[AIM OF THE TASK]
Below are several entries. Transcribe exactly those lines that fall from the one with "For every named" through the one with "Cross-Box (861, 24)", end lines included.

[EXTRACTED RECORDS]
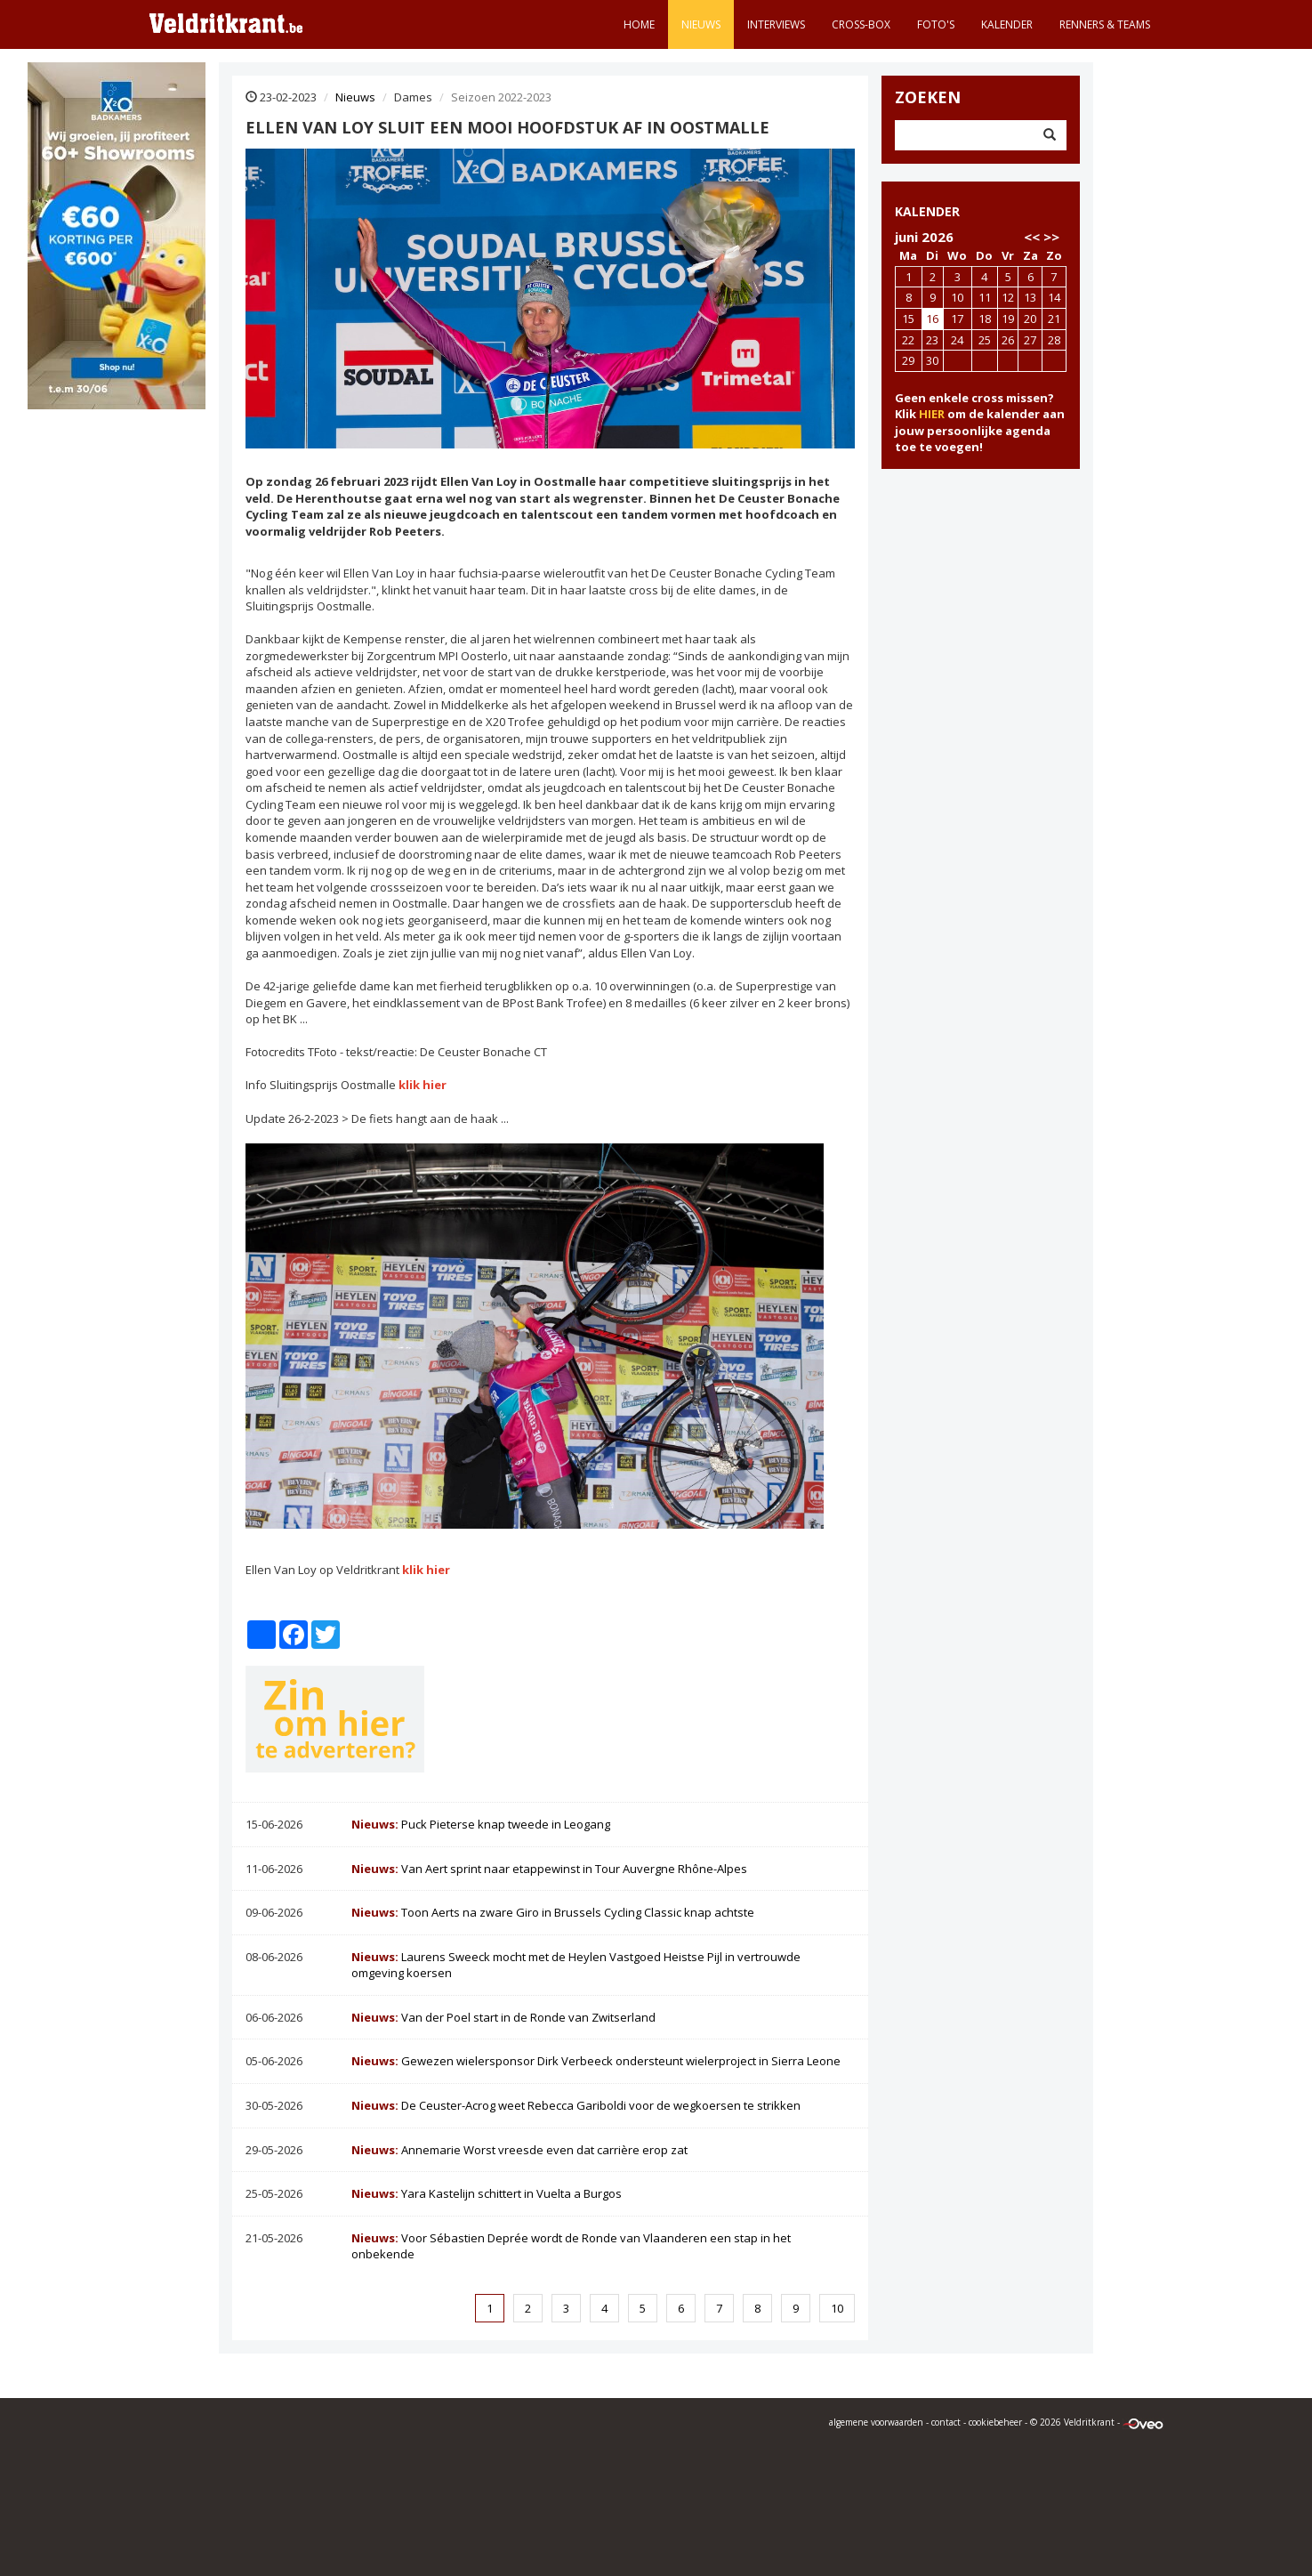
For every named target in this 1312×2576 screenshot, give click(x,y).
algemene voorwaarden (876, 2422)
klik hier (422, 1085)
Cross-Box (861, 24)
--
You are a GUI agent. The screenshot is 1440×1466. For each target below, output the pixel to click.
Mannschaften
* * *
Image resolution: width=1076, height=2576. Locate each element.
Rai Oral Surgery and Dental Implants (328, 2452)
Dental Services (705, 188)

[FINISHED EXERCISE]
For every named target in this 1312×2576 screenshot, give click(x,y).
algemene voorwaarden (876, 2422)
klik hier (422, 1085)
Cross-Box (861, 24)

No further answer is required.